2. Start the Local Admin UI

bash
envvault admin start

Open the printed localhost URL. The URL contains a local admin token used by the browser UI when it calls EnvVault APIs for that server run.

The UI can add credentials and create optional proxies. It does not display stored credential values.

Use envvault admin status to check the background process and envvault admin stop to stop it. envvault admin serve is available for foreground debugging.

The CLI commands below are equivalent paths for scripting or repeatable local testing.

3. Add a Credential

Store the real credential in the OS credential store:

bash
printf 'secret-value\n' | envvault credential add app/dev \
  --value-stdin

You can also add the credential from the Admin UI.

4. Add the Reference to .env

Use the environment variable name expected by the app, and make the value an EnvVault reference:

dotenv
APP_SECRET=envvault://app/dev

You can keep that line in .env, or skip creating a file and pass it directly at launch:

bash
envvault exec \
  --env APP_SECRET=envvault://app/dev \
  -- npm run dev

5. Run the App

bash
envvault exec --env-file .env -- npm run dev
envvault exec --env-file .env -- npm start

envvault exec reads the .env file, resolves envvault://app/dev from the OS credential store, and launches the child process with APP_SECRET populated.

This mode intentionally passes the raw credential to the child process environment. It is the most compatible path and works with SDKs that expect a normal API key environment variable.

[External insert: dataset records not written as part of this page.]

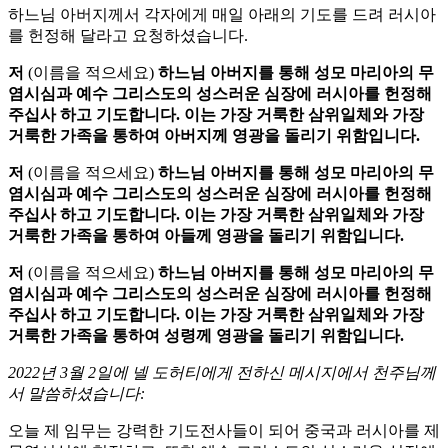
하느님 아버지께서 각자에게 매일 아래의 기도를 드려 러시아
를 헌정해 달라고 요청하셨습니다.
저
(이름을 적으세요)
하느님 아버지를 통해 성모 마리아의 무
염시심과 예수 그리스도의 성스러운 심장에 러시아를 헌정해
주십사 하고 기도합니다. 이는 가장 거룩한 삼위일체와 가장
거룩한 가족을 통하여 아버지께 영광을 돌리기 위함입니다.
저
(이름을 적으세요)
하느님 아버지를 통해 성모 마리아의 무
염시심과 예수 그리스도의 성스러운 심장에 러시아를 헌정해
주십사 하고 기도합니다. 이는 가장 거룩한 삼위일체와 가장
거룩한 가족을 통하여 아들께 영광을 돌리기 위함입니다.
저
(이름을 적으세요)
하느님 아버지를 통해 성모 마리아의 무
염시심과 예수 그리스도의 성스러운 심장에 러시아를 헌정해
주십사 하고 기도합니다. 이는 가장 거룩한 삼위일체와 가장
거룩한 가족을 통하여 성령께 영광을 돌리기 위함입니다.
2022년 3월 2일에 넬 도허티에게 전하신 메시지에서 천주님께
서 말씀하셨습니다:
오늘 제 임무는 강력한 기도전사들이 되어 중국과 러시아를 제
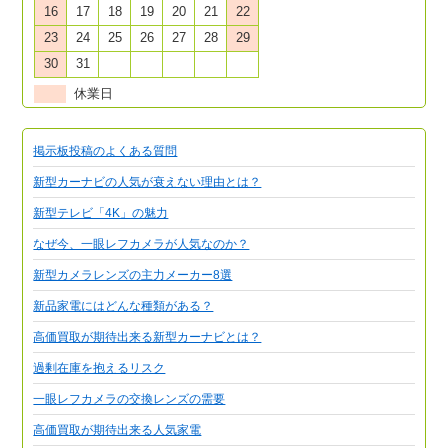
16
17
18
19
20
21
22
23
24
25
26
27
28
29
30
31
休業日
掲示板投稿のよくある質問
新型カーナビの人気が衰えない理由とは？
新型テレビ「4K」の魅力
なぜ今、一眼レフカメラが人気なのか？
新型カメラレンズの主力メーカー8選
新品家電にはどんな種類がある？
高価買取が期待出来る新型カーナビとは？
過剰在庫を抱えるリスク
一眼レフカメラの交換レンズの需要
高価買取が期待出来る人気家電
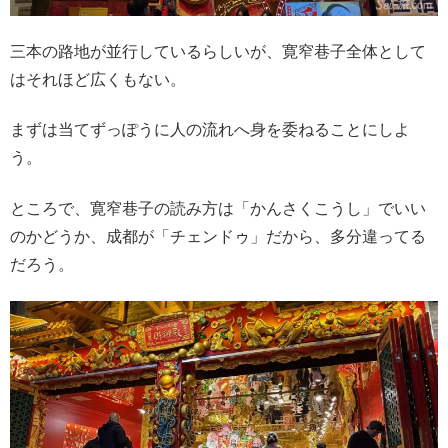
三本の路地が並行しているらしいが、寛窄巷子全体として
はそれほど広くもない。
まずは当てずっぽうに人の流れへ身を委ねることにしよ
う。
ところで、寛窄巷子の読み方は「かんさくこうし」でいい
のかどうか、成都が「チェンドゥ」だから、多分違ってる
だろう。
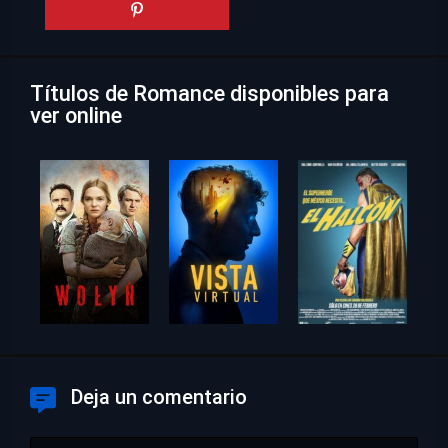
Títulos de Romance disponibles para
ver online
Deja un comentario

6. Advanced: API Proxy Mode

Use proxy mode when the app or SDK accepts a custom base URL and bearer token, and you do not want to pass the real upstream credential to the child process.

Add a localhost proxy:

bash
envvault proxy add api-proxy/dev \
  --credential app/dev \
  --provider generic \
  --target https://api.example.com \
  --allow-path /v1/messages \
  --allow-method POST

The command prints a generic .env snippet:

dotenv
ENVVAULT_PROXY_URL=envvault://api-proxy/dev/base-url
ENVVAULT_PROXY_TOKEN=envvault://api-proxy/dev/token

The Admin UI shows the same snippet with a copy button for proxies.

Use the generated right-hand references with the variable names expected by the app:

dotenv
APP_BASE_URL=envvault://api-proxy/dev/base-url
APP_API_TOKEN=envvault://api-proxy/dev/token

base-url and token are EnvVault-generated proxy outputs. They are not separate credentials to register.

At runtime, envvault exec starts a localhost proxy, rewrites APP_BASE_URL to that proxy, and rewrites APP_API_TOKEN to a local-only bearer token. The proxy adds the real upstream credential only for requests matching the allowlist.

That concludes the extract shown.